*** Opening Provided data ***

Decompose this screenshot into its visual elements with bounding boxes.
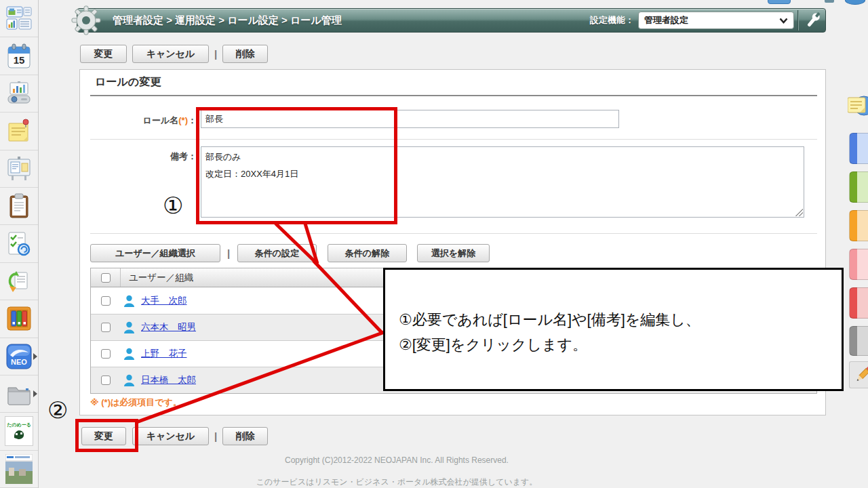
row-checkbox[interactable] bbox=[101, 296, 111, 306]
page-title: ロールの変更 bbox=[95, 75, 161, 89]
user-link[interactable]: 大手 次郎 bbox=[141, 295, 187, 307]
row-checkbox[interactable] bbox=[101, 349, 111, 359]
cancel-button-top[interactable]: キャンセル bbox=[132, 45, 209, 63]
app-sidebar: 15 bbox=[0, 0, 39, 488]
copyright-text: Copyright (C)2012-2022 NEOJAPAN Inc. All… bbox=[0, 455, 793, 465]
change-button-top[interactable]: 変更 bbox=[80, 45, 127, 63]
instruction-text: ①必要であれば[ロール名]や[備考]を編集し、 ②[変更]をクリックします。 bbox=[399, 307, 701, 357]
sticky-note-panel-icon[interactable] bbox=[848, 92, 868, 123]
sidebar-item-circulation[interactable] bbox=[0, 263, 38, 300]
bulletin-board-icon bbox=[6, 157, 32, 181]
sticky-tab-red[interactable] bbox=[849, 287, 868, 319]
survey-icon bbox=[7, 231, 31, 257]
sidebar-item-survey[interactable] bbox=[0, 225, 38, 262]
user-icon bbox=[123, 321, 135, 333]
table-header-label: ユーザー／組織 bbox=[121, 272, 193, 284]
sidebar-item-cabinet[interactable] bbox=[0, 300, 38, 338]
row-checkbox[interactable] bbox=[101, 323, 111, 332]
wrench-icon[interactable] bbox=[803, 10, 823, 30]
breadcrumb: 管理者設定 > 運用設定 > ロール設定 > ロール管理 bbox=[113, 8, 342, 33]
clipboard-icon bbox=[7, 193, 31, 219]
tanomeru-icon: たのめーる bbox=[5, 416, 33, 446]
form-row-divider bbox=[90, 139, 817, 140]
folder-icon bbox=[6, 382, 32, 405]
header-divider bbox=[797, 10, 799, 30]
circulation-icon bbox=[7, 268, 31, 294]
toolbar-divider: | bbox=[224, 244, 233, 262]
toolbar-divider: | bbox=[212, 45, 220, 63]
step-marker-1: ① bbox=[163, 194, 183, 217]
pencil-edit-icon[interactable] bbox=[849, 361, 868, 388]
sidebar-item-portal[interactable] bbox=[0, 0, 38, 37]
cabinet-icon bbox=[6, 306, 32, 331]
remarks-textarea[interactable]: 部長のみ 改定日：20XX年4月1日 bbox=[201, 146, 804, 218]
footer: Copyright (C)2012-2022 NEOJAPAN Inc. All… bbox=[0, 455, 793, 488]
sticky-tab-blue[interactable] bbox=[849, 133, 868, 164]
user-link[interactable]: 六本木 昭男 bbox=[141, 321, 196, 333]
tanomeru-label: たのめーる bbox=[7, 422, 31, 428]
form-row-divider bbox=[90, 233, 817, 234]
calendar-icon: 15 bbox=[7, 43, 31, 69]
user-icon bbox=[123, 348, 135, 360]
required-note: ※ (*)は必須項目です。 bbox=[90, 396, 182, 409]
screen: 15 bbox=[0, 0, 868, 488]
user-icon bbox=[123, 295, 135, 307]
flyout-arrow-icon bbox=[33, 353, 37, 360]
clear-condition-button[interactable]: 条件の解除 bbox=[328, 244, 407, 262]
sticky-tab-gray[interactable] bbox=[849, 326, 868, 356]
neo-icon: NEO bbox=[6, 344, 32, 369]
partial-toolbar-icon bbox=[825, 0, 834, 3]
role-name-label: ロール名(*)： bbox=[88, 115, 197, 127]
sidebar-item-folder[interactable] bbox=[0, 375, 38, 413]
sticky-tab-pink[interactable] bbox=[849, 249, 868, 280]
toolbar-divider: | bbox=[212, 427, 220, 445]
delete-button-bottom[interactable]: 削除 bbox=[222, 427, 268, 445]
role-name-input[interactable] bbox=[201, 110, 619, 128]
sticky-tab-orange[interactable] bbox=[849, 210, 868, 241]
instruction-callout-box: ①必要であれば[ロール名]や[備考]を編集し、 ②[変更]をクリックします。 bbox=[383, 268, 844, 391]
presentation-icon bbox=[6, 81, 32, 106]
user-link[interactable]: 日本橋 太郎 bbox=[141, 374, 196, 386]
clear-selection-button[interactable]: 選択を解除 bbox=[417, 244, 490, 262]
partial-toolbar-icon bbox=[845, 0, 865, 5]
sticky-tab-green[interactable] bbox=[849, 171, 868, 203]
set-condition-button[interactable]: 条件の設定 bbox=[237, 244, 317, 262]
change-button-bottom[interactable]: 変更 bbox=[81, 427, 126, 445]
portal-icon bbox=[6, 6, 32, 30]
settings-function-label: 設定機能： bbox=[536, 14, 634, 26]
neo-label: NEO bbox=[11, 358, 27, 366]
sidebar-item-neo[interactable]: NEO bbox=[0, 338, 38, 375]
sidebar-item-presentation[interactable] bbox=[0, 75, 38, 113]
title-rule bbox=[90, 95, 817, 96]
user-link[interactable]: 上野 花子 bbox=[141, 348, 187, 360]
tanomeru-mark-icon bbox=[13, 429, 25, 440]
remarks-label: 備考： bbox=[88, 150, 197, 163]
settings-function-value: 管理者設定 bbox=[644, 14, 779, 26]
select-all-checkbox[interactable] bbox=[101, 273, 111, 283]
textarea-resize-handle[interactable] bbox=[795, 209, 803, 216]
settings-function-select[interactable]: 管理者設定 bbox=[638, 12, 794, 29]
sidebar-item-bulletin[interactable] bbox=[0, 150, 38, 188]
sidebar-item-schedule[interactable]: 15 bbox=[0, 37, 38, 75]
memo-icon bbox=[7, 119, 31, 143]
gear-icon bbox=[71, 5, 102, 36]
delete-button-top[interactable]: 削除 bbox=[222, 45, 268, 63]
flyout-arrow-icon bbox=[33, 390, 37, 397]
user-icon bbox=[123, 374, 135, 386]
chevron-down-icon bbox=[779, 18, 788, 24]
step-marker-2: ② bbox=[47, 399, 68, 422]
provider-text: このサービスはリスモン・ビジネス・ポータル株式会社が提供しています。 bbox=[0, 476, 793, 488]
sidebar-item-tanomeru[interactable]: たのめーる bbox=[0, 413, 38, 450]
partial-toolbar-icon bbox=[768, 0, 791, 4]
sidebar-item-memo[interactable] bbox=[0, 113, 38, 150]
row-checkbox[interactable] bbox=[101, 375, 111, 385]
sidebar-item-clipboard[interactable] bbox=[0, 188, 38, 225]
select-user-org-button[interactable]: ユーザー／組織選択 bbox=[90, 244, 220, 262]
required-mark: (*) bbox=[178, 115, 188, 125]
calendar-day-label: 15 bbox=[14, 54, 25, 66]
cancel-button-bottom[interactable]: キャンセル bbox=[132, 427, 209, 445]
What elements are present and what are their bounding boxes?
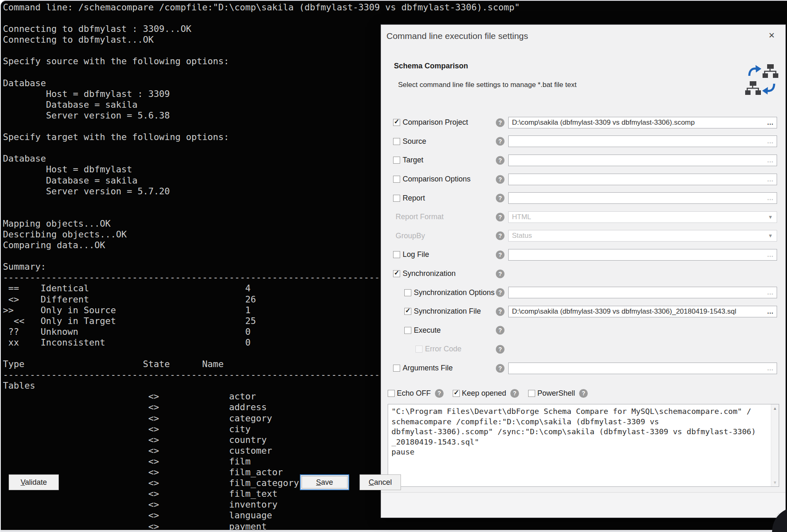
synchronization-file-label: Synchronization File: [414, 307, 481, 316]
help-icon[interactable]: ?: [496, 326, 505, 335]
help-icon[interactable]: ?: [496, 118, 505, 127]
check-icon: ✓: [394, 269, 399, 277]
header-title: Schema Comparison: [394, 62, 468, 70]
check-icon: ✓: [405, 307, 410, 314]
comparison-options-checkbox[interactable]: [393, 176, 400, 183]
log-file-input[interactable]: …: [508, 249, 777, 261]
source-input[interactable]: …: [508, 135, 777, 147]
help-icon[interactable]: ?: [496, 232, 505, 240]
help-icon[interactable]: ?: [496, 307, 505, 316]
chevron-down-icon: ▼: [768, 214, 777, 220]
keep-opened-checkbox[interactable]: ✓: [453, 390, 460, 397]
row-report: Report?…: [381, 189, 785, 208]
help-icon[interactable]: ?: [496, 137, 505, 146]
echo-off-checkbox[interactable]: [388, 390, 395, 397]
row-log-file: Log File?…: [381, 245, 785, 264]
arguments-file-input[interactable]: …: [508, 363, 777, 374]
powershell-label: PowerShell: [537, 389, 575, 398]
synchronization-options-label: Synchronization Options: [414, 288, 495, 297]
help-icon[interactable]: ?: [496, 156, 505, 164]
help-icon[interactable]: ?: [579, 389, 588, 398]
target-input[interactable]: …: [508, 155, 777, 166]
synchronization-checkbox[interactable]: ✓: [393, 270, 400, 277]
report-input[interactable]: …: [508, 192, 777, 204]
help-icon[interactable]: ?: [496, 213, 505, 221]
comparison-project-input[interactable]: D:\comp\sakila (dbfmylast-3309 vs dbfmyl…: [508, 117, 777, 128]
execute-label: Execute: [414, 326, 441, 335]
app-window: Command line: /schemacompare /compfile:"…: [0, 0, 787, 532]
header-subtitle: Select command line file settings to man…: [398, 81, 577, 89]
help-icon[interactable]: ?: [496, 288, 505, 297]
synchronization-label: Synchronization: [403, 269, 456, 278]
save-button[interactable]: Save: [300, 474, 349, 490]
arguments-file-label: Arguments File: [403, 364, 453, 372]
dialog-title: Command line execution file settings: [386, 31, 528, 41]
command-line-execution-dialog: Command line execution file settings ✕ S…: [381, 24, 786, 518]
comparison-project-checkbox[interactable]: ✓: [393, 119, 400, 126]
flag-keep-opened: ✓Keep opened?: [453, 389, 519, 398]
browse-button[interactable]: …: [764, 176, 777, 183]
cancel-button[interactable]: Cancel: [360, 474, 401, 490]
row-error-code: Error Code?: [381, 340, 785, 359]
browse-button[interactable]: …: [764, 138, 777, 145]
report-checkbox[interactable]: [393, 195, 400, 202]
report-format-value: HTML: [509, 213, 768, 221]
browse-button[interactable]: …: [764, 289, 777, 296]
browse-button[interactable]: …: [764, 251, 777, 259]
arguments-file-checkbox[interactable]: [393, 365, 400, 372]
row-synchronization-file: ✓Synchronization File?D:\comp\sakila (db…: [381, 302, 785, 321]
settings-rows: ✓Comparison Project?D:\comp\sakila (dbfm…: [381, 113, 785, 377]
help-icon[interactable]: ?: [496, 175, 505, 184]
schema-comparison-icon: [745, 64, 779, 96]
row-synchronization-options: Synchronization Options?…: [381, 283, 785, 302]
groupby-select: Status▼: [508, 230, 777, 242]
close-button[interactable]: ✕: [764, 28, 779, 42]
source-checkbox[interactable]: [393, 138, 400, 145]
groupby-value: Status: [509, 232, 768, 240]
comparison-options-label: Comparison Options: [403, 175, 471, 184]
synchronization-options-input[interactable]: …: [508, 287, 777, 298]
execute-checkbox[interactable]: [404, 327, 411, 334]
powershell-checkbox[interactable]: [528, 390, 535, 397]
row-report-format: Report Format?HTML▼: [381, 208, 785, 227]
help-icon[interactable]: ?: [496, 194, 505, 203]
help-icon[interactable]: ?: [496, 345, 505, 353]
browse-button[interactable]: …: [764, 157, 777, 164]
synchronization-file-value: D:\comp\sakila (dbfmylast-3309 vs dbfmyl…: [509, 307, 764, 316]
row-comparison-project: ✓Comparison Project?D:\comp\sakila (dbfm…: [381, 113, 785, 132]
synchronization-file-input[interactable]: D:\comp\sakila (dbfmylast-3309 vs dbfmyl…: [508, 306, 777, 317]
flags-row: Echo OFF?✓Keep opened?PowerShell?: [388, 386, 597, 400]
comparison-options-input[interactable]: …: [508, 174, 777, 185]
help-icon[interactable]: ?: [496, 269, 505, 278]
row-groupby: GroupBy?Status▼: [381, 227, 785, 246]
help-icon[interactable]: ?: [496, 250, 505, 259]
validate-button[interactable]: Validate: [9, 474, 59, 490]
target-checkbox[interactable]: [393, 157, 400, 164]
log-file-label: Log File: [403, 250, 429, 259]
bat-text-area[interactable]: "C:\Program Files\Devart\dbForge Schema …: [388, 404, 779, 487]
help-icon[interactable]: ?: [496, 364, 505, 372]
help-icon[interactable]: ?: [510, 389, 519, 398]
comparison-project-value: D:\comp\sakila (dbfmylast-3309 vs dbfmyl…: [509, 118, 764, 127]
row-source: Source?…: [381, 132, 785, 151]
browse-button[interactable]: …: [764, 119, 777, 126]
scroll-down-icon[interactable]: ▼: [771, 480, 779, 485]
scrollbar[interactable]: ▲ ▼: [771, 404, 779, 486]
browse-button[interactable]: …: [764, 194, 777, 202]
log-file-checkbox[interactable]: [393, 251, 400, 258]
scroll-up-icon[interactable]: ▲: [771, 406, 779, 411]
keep-opened-label: Keep opened: [462, 389, 506, 398]
row-execute: Execute?: [381, 321, 785, 340]
help-icon[interactable]: ?: [435, 389, 444, 398]
row-comparison-options: Comparison Options?…: [381, 170, 785, 189]
error-code-label: Error Code: [425, 345, 461, 353]
row-target: Target?…: [381, 151, 785, 170]
check-icon: ✓: [394, 118, 399, 126]
browse-button[interactable]: …: [764, 365, 777, 372]
flag-powershell: PowerShell?: [528, 389, 588, 398]
synchronization-file-checkbox[interactable]: ✓: [404, 308, 411, 315]
groupby-label: GroupBy: [396, 232, 425, 240]
synchronization-options-checkbox[interactable]: [404, 289, 411, 296]
browse-button[interactable]: …: [764, 308, 777, 315]
check-icon: ✓: [454, 389, 459, 397]
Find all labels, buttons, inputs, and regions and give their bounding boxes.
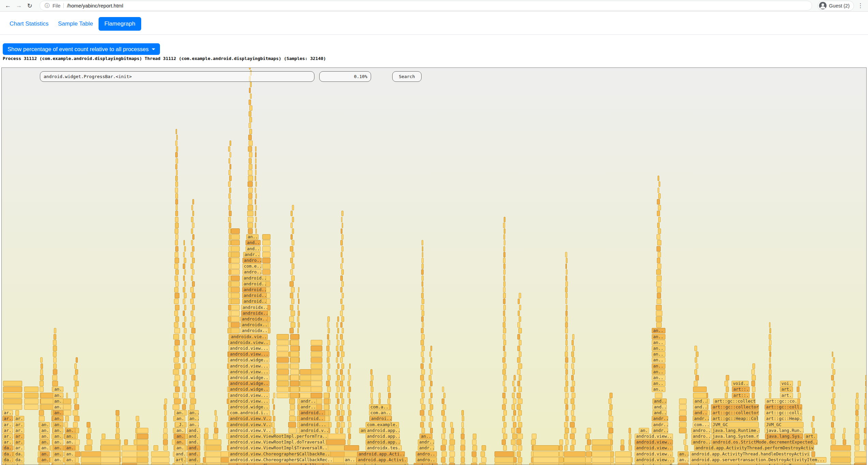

*** Closing Provided data ***

> _Exercise prompt_: Which lines in the data hold the string "cancel"? Copy each of them.

> _Task output_:
cancel-button-top[interactable]: キャンセル bbox=[132, 45, 209, 63]
cancel-button-bottom[interactable]: キャンセル bbox=[132, 427, 209, 445]
cancel-button[interactable]: Cancel: [360, 474, 401, 490]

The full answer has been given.